■ **YOUR INSTRUCTIONS**
Scan the records below for the word "dans". Copy each line where it appears.

■ **DATASET CONTENT**
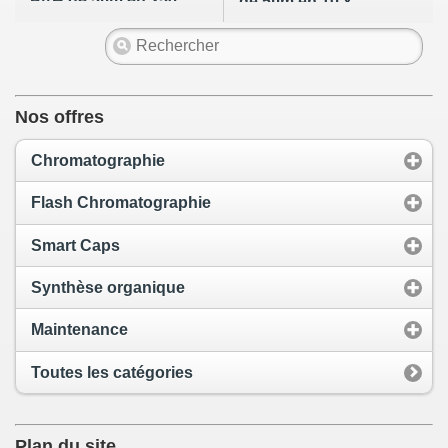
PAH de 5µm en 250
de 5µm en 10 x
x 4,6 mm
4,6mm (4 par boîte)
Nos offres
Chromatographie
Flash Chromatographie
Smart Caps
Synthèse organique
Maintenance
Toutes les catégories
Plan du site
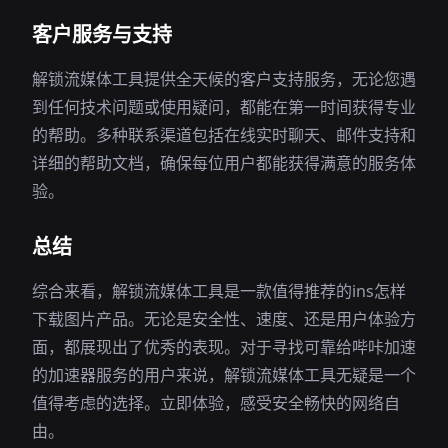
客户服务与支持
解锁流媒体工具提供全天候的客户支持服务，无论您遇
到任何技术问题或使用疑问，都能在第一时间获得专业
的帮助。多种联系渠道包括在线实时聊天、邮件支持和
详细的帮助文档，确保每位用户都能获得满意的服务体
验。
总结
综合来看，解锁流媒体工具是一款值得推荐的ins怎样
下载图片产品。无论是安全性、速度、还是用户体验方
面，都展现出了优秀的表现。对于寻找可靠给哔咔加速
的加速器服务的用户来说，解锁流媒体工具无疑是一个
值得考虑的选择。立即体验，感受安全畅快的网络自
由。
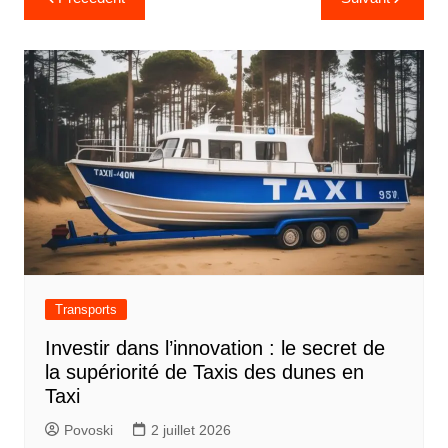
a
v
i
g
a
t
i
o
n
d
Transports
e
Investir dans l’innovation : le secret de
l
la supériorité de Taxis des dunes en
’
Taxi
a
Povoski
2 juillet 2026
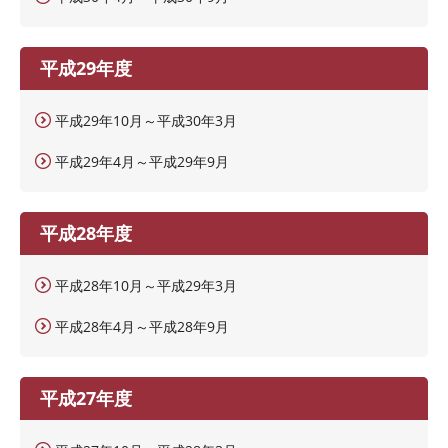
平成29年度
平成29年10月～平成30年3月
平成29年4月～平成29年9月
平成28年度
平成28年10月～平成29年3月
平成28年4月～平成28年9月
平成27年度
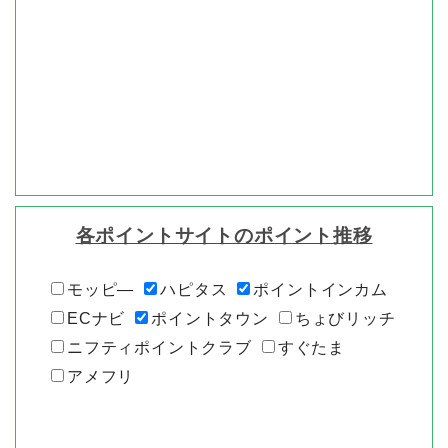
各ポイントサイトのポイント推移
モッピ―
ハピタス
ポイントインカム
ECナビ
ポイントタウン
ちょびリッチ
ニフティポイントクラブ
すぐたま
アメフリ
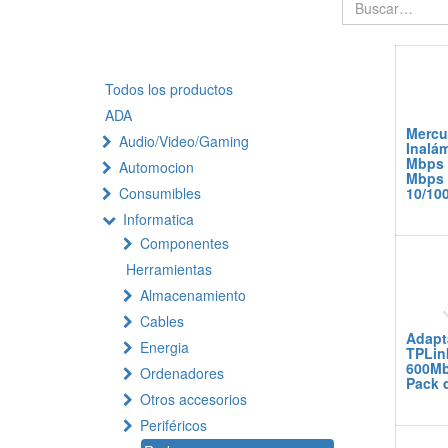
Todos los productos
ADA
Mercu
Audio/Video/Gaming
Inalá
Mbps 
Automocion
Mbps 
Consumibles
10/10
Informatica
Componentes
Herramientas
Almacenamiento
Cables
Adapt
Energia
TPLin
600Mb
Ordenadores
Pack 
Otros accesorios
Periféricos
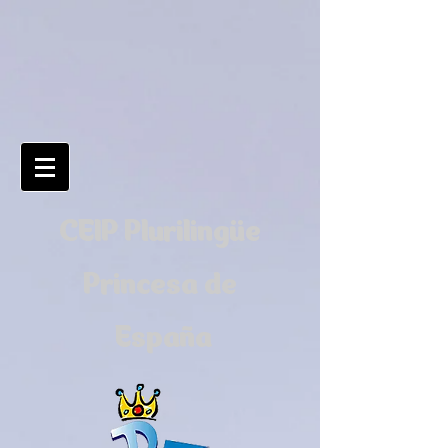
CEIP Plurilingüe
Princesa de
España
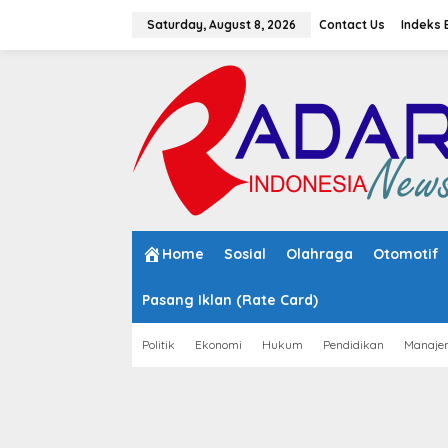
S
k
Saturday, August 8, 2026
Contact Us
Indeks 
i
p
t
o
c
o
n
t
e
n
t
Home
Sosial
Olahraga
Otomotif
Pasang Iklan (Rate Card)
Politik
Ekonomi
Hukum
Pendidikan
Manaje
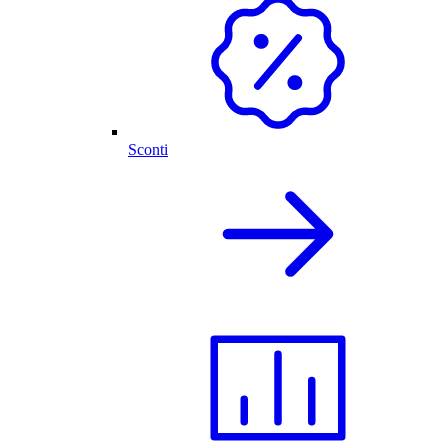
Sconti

--

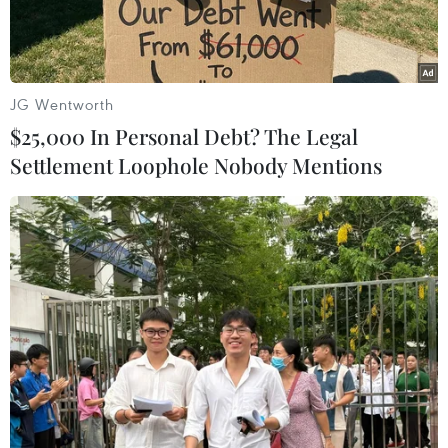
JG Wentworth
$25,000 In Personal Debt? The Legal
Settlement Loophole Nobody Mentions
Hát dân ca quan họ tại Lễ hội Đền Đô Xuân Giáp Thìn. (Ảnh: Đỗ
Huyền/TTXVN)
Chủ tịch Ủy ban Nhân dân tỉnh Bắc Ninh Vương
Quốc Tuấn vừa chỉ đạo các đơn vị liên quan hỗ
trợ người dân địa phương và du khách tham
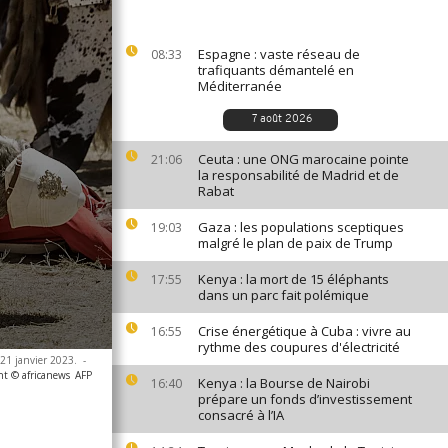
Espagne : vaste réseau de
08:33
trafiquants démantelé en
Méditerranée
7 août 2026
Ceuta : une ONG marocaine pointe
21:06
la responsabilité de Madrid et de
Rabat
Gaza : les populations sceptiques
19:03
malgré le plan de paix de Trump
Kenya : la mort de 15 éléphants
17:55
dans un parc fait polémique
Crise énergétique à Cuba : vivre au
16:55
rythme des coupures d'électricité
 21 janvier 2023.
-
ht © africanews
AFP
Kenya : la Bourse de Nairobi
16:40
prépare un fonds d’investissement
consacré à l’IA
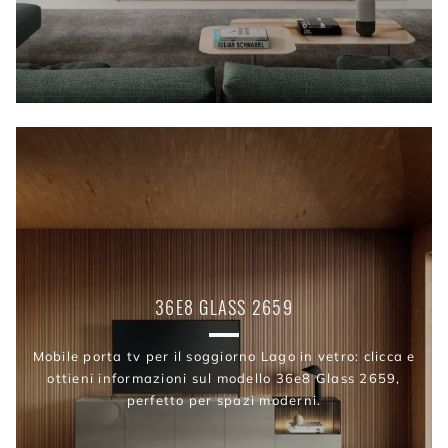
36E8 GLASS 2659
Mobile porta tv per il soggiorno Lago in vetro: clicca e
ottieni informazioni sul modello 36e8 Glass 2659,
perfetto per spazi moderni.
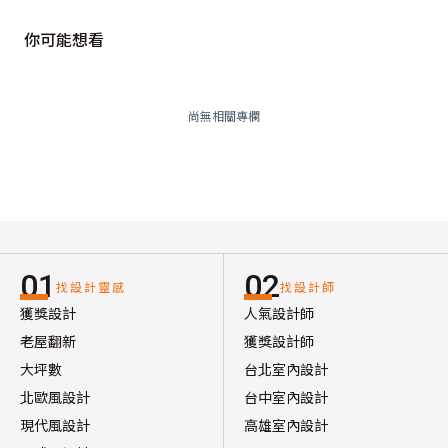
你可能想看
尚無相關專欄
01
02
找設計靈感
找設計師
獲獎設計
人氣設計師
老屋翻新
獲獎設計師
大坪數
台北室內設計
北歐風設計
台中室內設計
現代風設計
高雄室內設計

■ **TASK SOLUTION**
Investir dans l’innovation : le secret de
dans un parc fait polémique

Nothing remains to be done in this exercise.